I tried the following. I want to show that $S=cl(S)$
I've proved that for all set $S \subseteq cl(S)$. Now I want to prove that $cl(S)\subseteq S$.
I know that $cl(S) = int(S) \cup bd(S)$ So, taking $x \in cl(S)$.
If $x \in int(S)$ then its clear that $x \in S$.
If $x \in bd(S)$ is not clear but intuitively the border is the convex combination between $x_i$ and $x_j$ (in pairs) and $i,j=1,2,...,k$. I don't know how to rite it formally and how to prove that my intuition about the border is actually $bd(S)$
In fact, the convex hull $\mathrm{conv}\{x_1,\ldots,x_k\} := \{\sum_{1 \le j \le k}t_kx_k | t \in \mathbb{R}^n, t \ge 0, \sum_{1 \le j \le n}t_j = 1\}$ is compact (in the usual euclidean topology)!

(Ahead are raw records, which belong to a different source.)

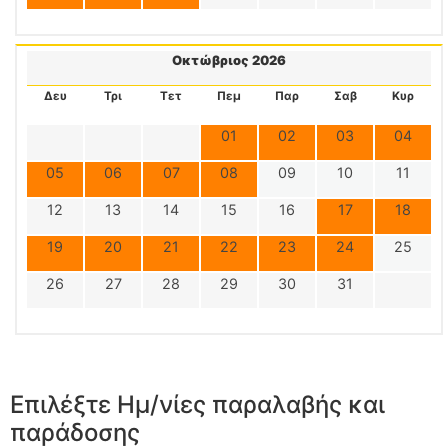
Οκτώβριος 2026
Δευ
Τρι
Τετ
Πεμ
Παρ
Σαβ
Κυρ
01
02
03
04
05
06
07
08
09
10
11
12
13
14
15
16
17
18
19
20
21
22
23
24
25
26
27
28
29
30
31
Επιλέξτε Ημ/νίες παραλαβής και
παράδοσης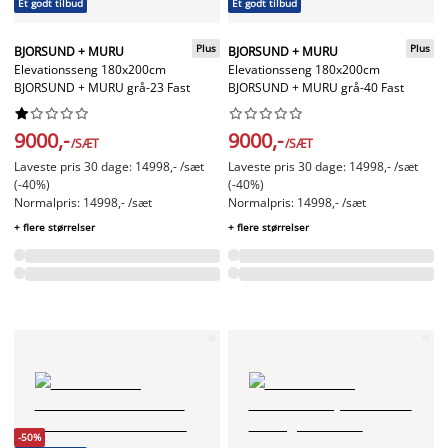
Et godt tilbud
Et godt tilbud
Plus
Plus
BJORSUND + MURU
BJORSUND + MURU
Elevationsseng 180x200cm
Elevationsseng 180x200cm
BJORSUND + MURU grå-23 Fast
BJORSUND + MURU grå-40 Fast




















9000,-
9000,-
/SÆT
/SÆT
Laveste pris 30 dage: 14998,- /sæt
Laveste pris 30 dage: 14998,- /sæt
(-40%)
(-40%)
Normalpris: 14998,- /sæt
Normalpris: 14998,- /sæt
+ flere størrelser
+ flere størrelser
-50%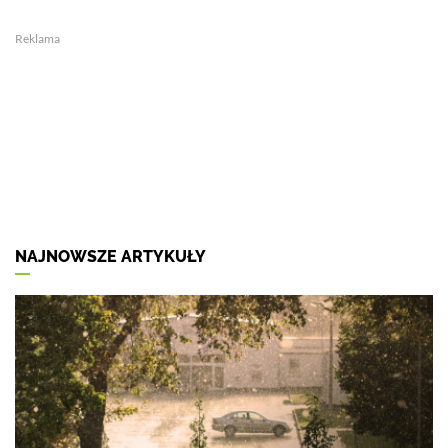
Reklama
NAJNOWSZE ARTYKUŁY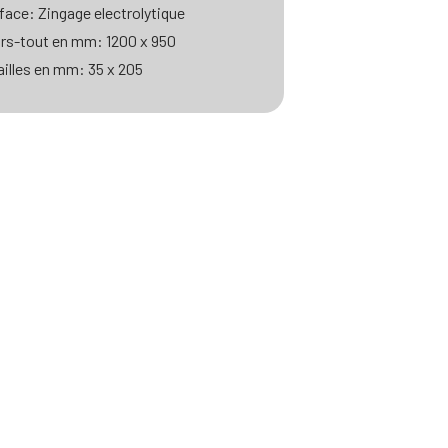
face: Zingage electrolytique
rs-tout en mm: 1200 x 950
illes en mm: 35 x 205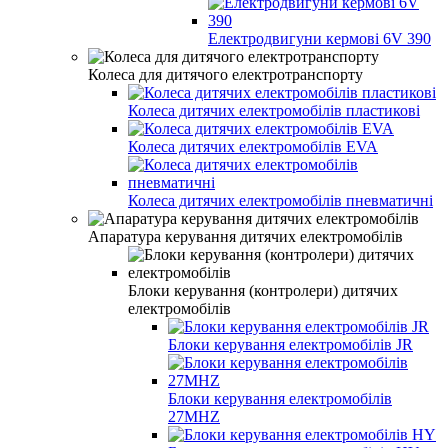
Електродвигуни кермові 6V 390
Колеса для дитячого електротранспорту
Колеса дитячих електромобілів пластикові
Колеса дитячих електромобілів EVA
Колеса дитячих електромобілів пневматичні
Апаратура керування дитячих електромобілів
Блоки керування (контролери) дитячих
електромобілів
Блоки керування електромобілів JR
Блоки керування електромобілів
27MHZ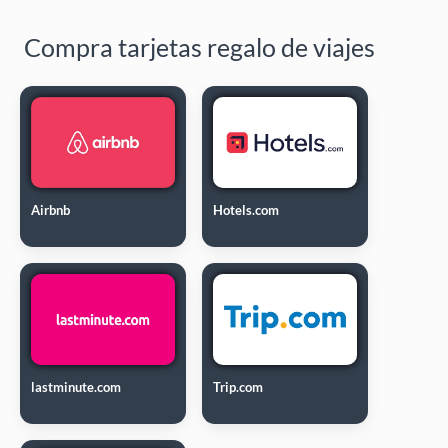
Compra tarjetas regalo de viajes
Airbnb
Hotels.com
lastminute.com
Trip.com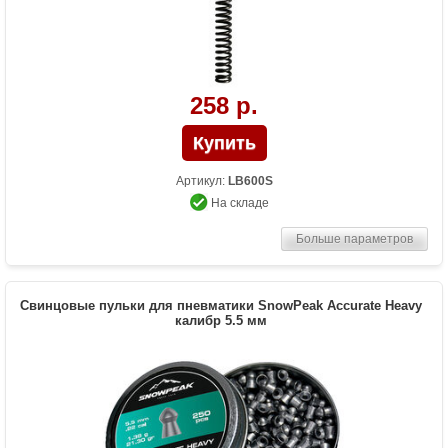
258 р.
Артикул:
LB600S
На складе
Больше параметров
Свинцовые пульки для пневматики SnowPeak Accurate Heavy
калибр 5.5 мм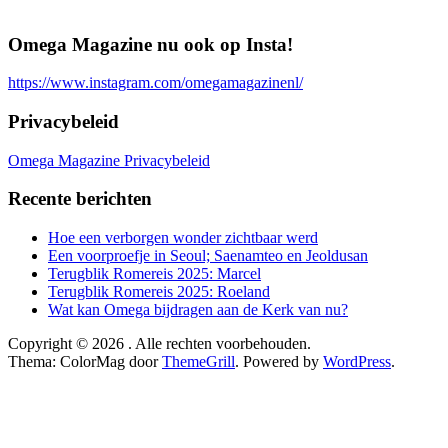
Omega Magazine nu ook op Insta!
https://www.instagram.com/omegamagazinenl/
Privacybeleid
Omega Magazine Privacybeleid
Recente berichten
Hoe een verborgen wonder zichtbaar werd
Een voorproefje in Seoul; Saenamteo en Jeoldusan
Terugblik Romereis 2025: Marcel
Terugblik Romereis 2025: Roeland
Wat kan Omega bijdragen aan de Kerk van nu?
Copyright © 2026
. Alle rechten voorbehouden.
Thema: ColorMag door
ThemeGrill
. Powered by
WordPress
.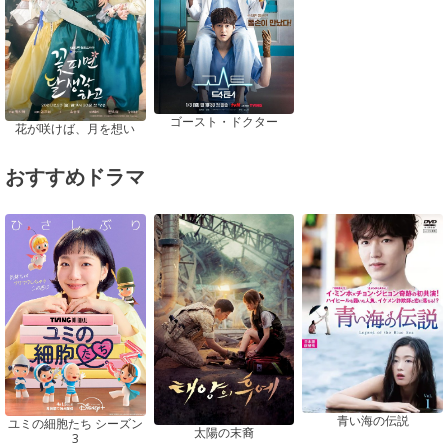
ゴースト・ドクター
花が咲けば、月を想い
おすすめドラマ
青い海の伝説
ユミの細胞たち シーズン
太陽の末裔
3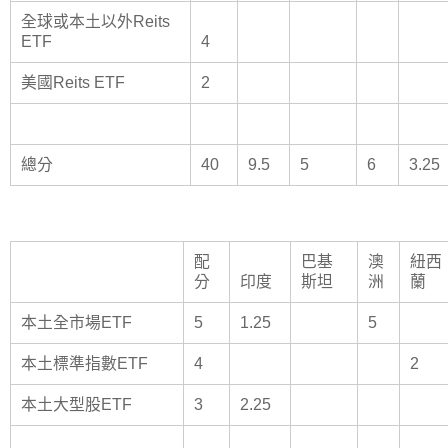
全球或本土以外Reits
ETF
4
美國Reits ETF
2
總分
40
9.5
5
6
3.25
配
巴基
澳
紐西
分
印度
斯坦
洲
蘭
本土全市場ETF
5
1.25
5
本土標準指數ETF
4
2
本土大型股ETF
3
2.25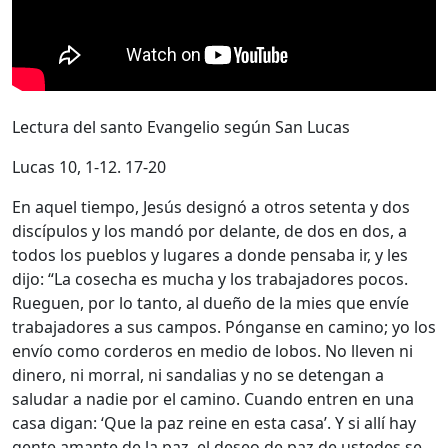
Lectura del santo Evangelio según San Lucas
Lucas 10, 1-12. 17-20
En aquel tiempo, Jesús designó a otros setenta y dos
discípulos y los mandó por delante, de dos en dos, a
todos los pueblos y lugares a donde pensaba ir, y les
dijo: “La cosecha es mucha y los trabajadores pocos.
Rueguen, por lo tanto, al dueño de la mies que envíe
trabajadores a sus campos. Pónganse en camino; yo los
envío como corderos en medio de lobos. No lleven ni
dinero, ni morral, ni sandalias y no se detengan a
saludar a nadie por el camino. Cuando entren en una
casa digan: ‘Que la paz reine en esta casa’. Y si allí hay
gente amante de la paz, el deseo de paz de ustedes se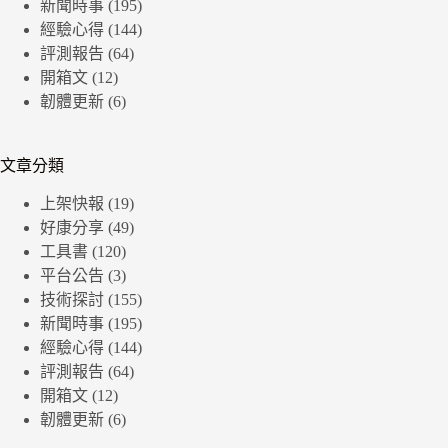
新聞時事
(195)
經驗心得
(144)
評測報告
(64)
開箱文
(12)
韌體更新
(6)
文章分類
上架快報
(19)
好康分享
(49)
工具書
(120)
平台公告
(3)
技術探討
(155)
新聞時事
(195)
經驗心得
(144)
評測報告
(64)
開箱文
(12)
韌體更新
(6)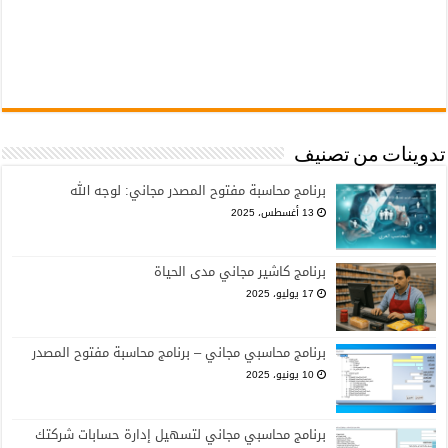
تدوينات من تصنيف
برنامج محاسبة مفتوح المصدر مجاني: لوجه الله
13 أغسطس، 2025
برنامج كاشير مجاني مدى الحياة
17 يوليو، 2025
برنامج محاسبي مجاني – برنامج محاسبة مفتوح المصدر
10 يونيو، 2025
برنامج محاسبي مجاني لتسهيل إدارة حسابات شركتك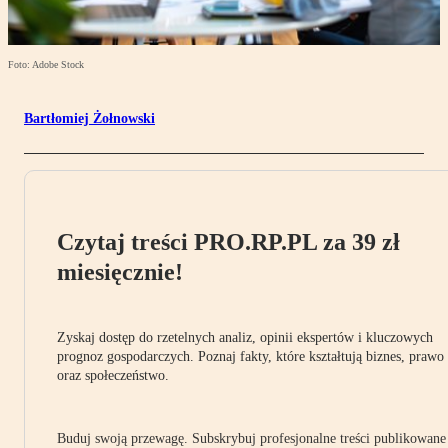
Foto: Adobe Stock
Bartłomiej Żołnowski
Czytaj treści PRO.RP.PL za 39 zł
miesięcznie!
Zyskaj dostęp do rzetelnych analiz, opinii ekspertów i kluczowych
prognoz gospodarczych. Poznaj fakty, które kształtują biznes, prawo
oraz społeczeństwo.
Buduj swoją przewagę. Subskrybuj profesjonalne treści publikowane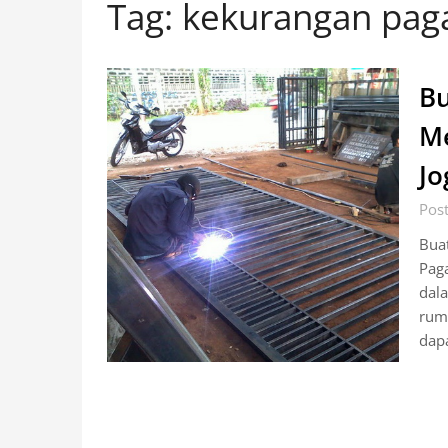
Tag:
kekurangan pag
Bu
Me
Jo
Post
Bua
Pag
dal
ruma
dap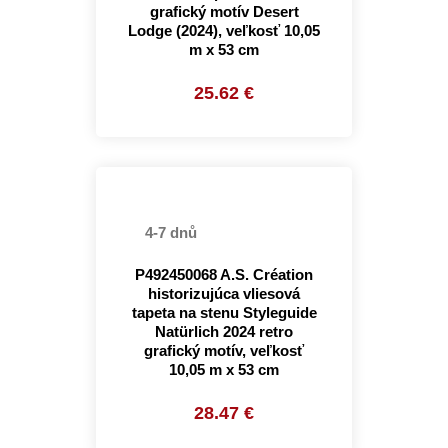
grafický motív Desert
Lodge (2024), veľkosť 10,05
m x 53 cm
25.62 €
4-7 dnů
P492450068 A.S. Création
historizujúca vliesová
tapeta na stenu Styleguide
Natürlich 2024 retro
grafický motív, veľkosť
10,05 m x 53 cm
28.47 €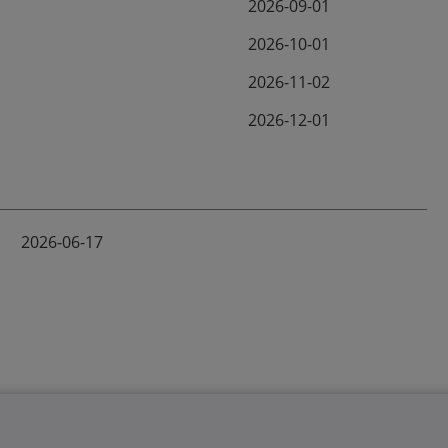
2026-09-01
2026-10-01
2026-11-02
2026-12-01
2026-06-17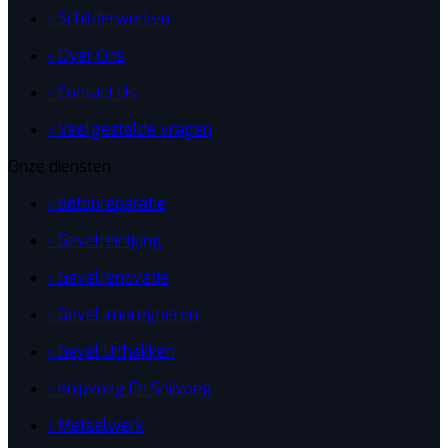
› Schilderwerken
› Over Ons
› Contact Us
› Veelgestelde vragen
Onze diensten
› Betonreparatie
› Gevelreiniging
› Gevelrenovatie
› Gevel impregneren
› Gevel Uithakken
› Knipvoeg En Snijvoeg
› Metselwerk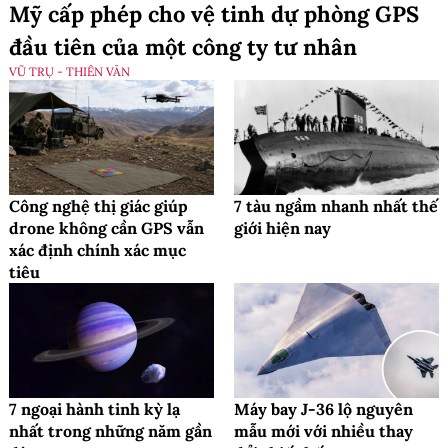
Mỹ cấp phép cho vệ tinh dự phòng GPS
đầu tiên của một công ty tư nhân
VŨ TRỤ - THIÊN VĂN
Công nghệ thị giác giúp
7 tàu ngầm nhanh nhất thế
drone không cần GPS vẫn
giới hiện nay
xác định chính xác mục
tiêu
7 ngoại hành tinh kỳ lạ
Máy bay J-36 lộ nguyên
nhất trong những năm gần
mẫu mới với nhiều thay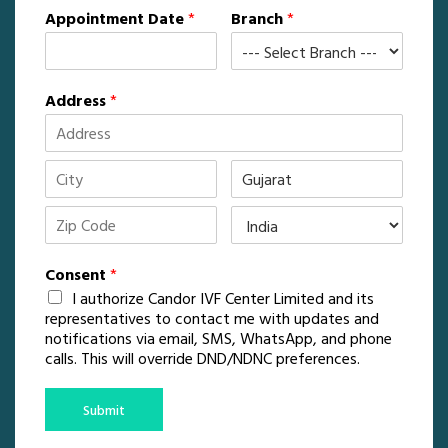
Appointment Date
*
Branch
*
Address
*
Consent
*
I authorize Candor IVF Center Limited and its
representatives to contact me with updates and
notifications via email, SMS, WhatsApp, and phone
calls. This will override DND/NDNC preferences.
Submit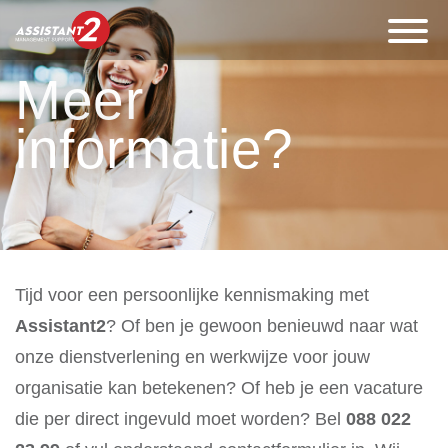
Meer
informatie?
Tijd voor een persoonlijke kennismaking met
Assistant2
? Of ben je gewoon benieuwd naar wat
onze dienstverlening en werkwijze voor jouw
organisatie kan betekenen? Of heb je een vacature
die per direct ingevuld moet worden? Bel
088 022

Step 1: The simplex $\Delta_n := \{t \in \mathbb{R}^k | t \ge 0, \sum_{1 \le j \le k}t_j = 1\}$ is compact. Indeed it closed, being the intersection of closed sets, namely the orthant $\mathbb{R}^k_+$ and the hyperplane $H:= \{t \in \mathbb{R}^k | \sum_{1 \le j \le k}t_j = 1\}$. Next, $\Delta_n$ is a subset of the hypercube $[0, 1]^k$, and is therefore bounded.
Step 2: The map $g: \Delta_k \rightarrow \mathbb{R}^k$, $t \mapsto \sum_{1 \le j \le k}t_kx_k$ is continuous. Thus $\mathrm{conv}\{x_1,\ldots,x_k\} := g(\Delta_k)$ is the continuous image of a compact set and is therefore compact.